Laura Erickson's For the Birds

Wednesday, November 21, 2012


Brant at Park Point

This morning Shawn Zierman, a Minnesota birder, found a Brant on the ball field at Park Point. He immediately called Sparky Stensaas who sent the word out on the MOU listserv. The moment I got the email, I grabbed my camera, hopped in my car, and drove straight to Park Point.

Brants are geese who breed on the tundra and normally spend their winters in salt water. There are two forms that used to be considered separate species—the dark-bellied one winters along the Pacific coast and the light-bellied one along the Atlantic. A lot of Atlantic birds were displaced following Hurricane Sandy, apparently including this one. It was hanging out in a flock of Canada Geese, and looked surprisingly tiny next to them. All the birds were grazing on the lawn , but this one seemed hungriest—even as the flock started moseying along, this one kept gobbling down grass even as it kept up with the others.

In winter, Brants usually feed on marine plants and short native vegetation, but eastern birds have adapted to eating lawn grasses as well, which is lucky since this poor bird is a long way from any marine plants. I always have sort of a sick feeling about birds far from their natural range, but this one probably has as good a chance as any bird of finding its way home. 

Brant at Park Point

It does seem a bit troubling that it was the only one of its kind in the flock—like other geese, Brant mate for life, and young birds remain with their parents through fall migration and often through the entire winter, so this bird was either separated from its family or the others were killed in the storm.
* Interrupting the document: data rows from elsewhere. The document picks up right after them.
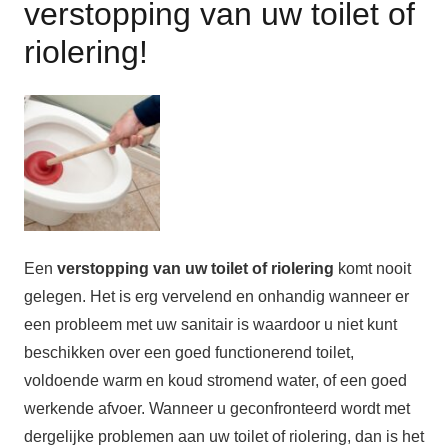
verstopping van uw toilet of
riolering!
Een
verstopping van uw toilet of riolering
komt nooit
gelegen. Het is erg vervelend en onhandig wanneer er
een probleem met uw sanitair is waardoor u niet kunt
beschikken over een goed functionerend toilet,
voldoende warm en koud stromend water, of een goed
werkende afvoer. Wanneer u geconfronteerd wordt met
dergelijke problemen aan uw toilet of riolering, dan is het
Brants do tend to return faithfully to the same breeding and wintering grounds, and once lost birds get their bearings, they usually easily find their way home, so if this bird is a paired adult, it may well return to its territory in spring, and if its mate survived the storm, they may end up back together. If it’s a first-year bird, it should at least eventually find its way to the area where it was raised.
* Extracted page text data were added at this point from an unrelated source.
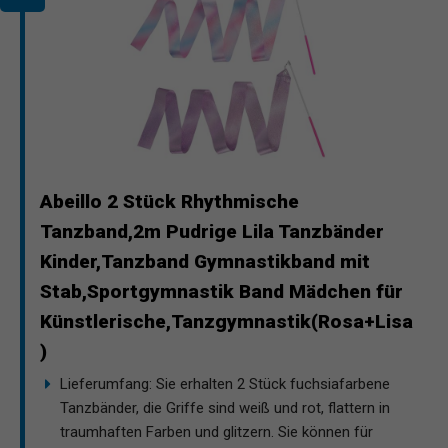
Abeillo 2 Stück Rhythmische
Tanzband,2m Pudrige Lila Tanzbänder
Kinder,Tanzband Gymnastikband mit
Stab,Sportgymnastik Band Mädchen für
Künstlerische,Tanzgymnastik(Rosa+Lisa
)
Lieferumfang: Sie erhalten 2 Stück fuchsiafarbene
Tanzbänder, die Griffe sind weiß und rot, flattern in
traumhaften Farben und glitzern. Sie können für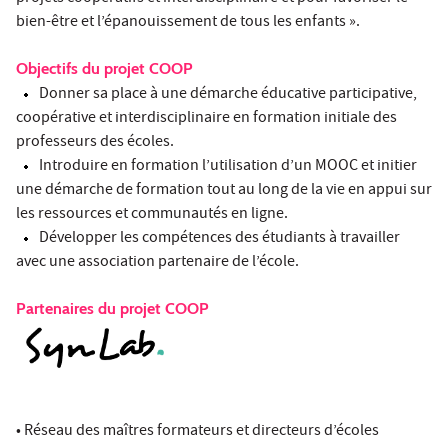
bien-être et l’épanouissement de tous les enfants ».
Objectifs du projet COOP
Donner sa place à une démarche éducative participative,
coopérative et interdisciplinaire en formation initiale des
professeurs des écoles.
Introduire en formation l’utilisation d’un MOOC et initier
une démarche de formation tout au long de la vie en appui sur
les ressources et communautés en ligne.
Développer les compétences des étudiants à travailler
avec une association partenaire de l’école.
Partenaires du projet COOP
• Réseau des maîtres formateurs et directeurs d’écoles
Brant families remind me of my own family on my mother’s side. Like more than one of my relatives, Brant pairs stick together through thick and thin over many years, yet have a tendency to stray now and then—the average female Brant  visits one or more males other than her mate during each nesting season. (Ornithologists keep track of her comings and goings by taking DNA samples of offspring, but obviously the males are mating with them.) Like my relatives, Brant families hang out with family and neighbors, and sometimes one pair will stick around minding everyone’s offspring while the other pairs wander off, maybe taking in a movie or wandering over the tundra to get away from the commotion or responsibilities for a while. Goslings and parents do recognize one another, and at the end of a big get together, the families sort themselves out the way my cousins and we did after a long visit.
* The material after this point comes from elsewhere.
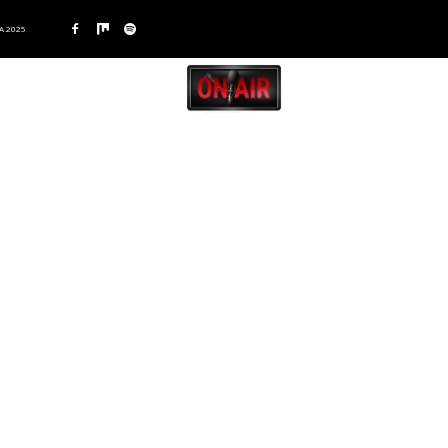
A 2025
When I see an off-course bird like this Brant, my motherly anxiety is immediately aroused, but that isn't sensible. The little bird may be over 1500 miles from its normal range, but it seemed perfectly at home here, and once it regains its body fat will most certainly set out and find its way home without some silly human playing mother hen. We only suppose out-of-range wild birds feel bewildered because that's how we would feel in the same situation. Brooks Atkinson wrote, “Although birds coexist with us on this eroded planet, they live independently of us with a self-sufficiency that is almost a rebuke… We are not that self-reliant. We are the ones who have lost our way.”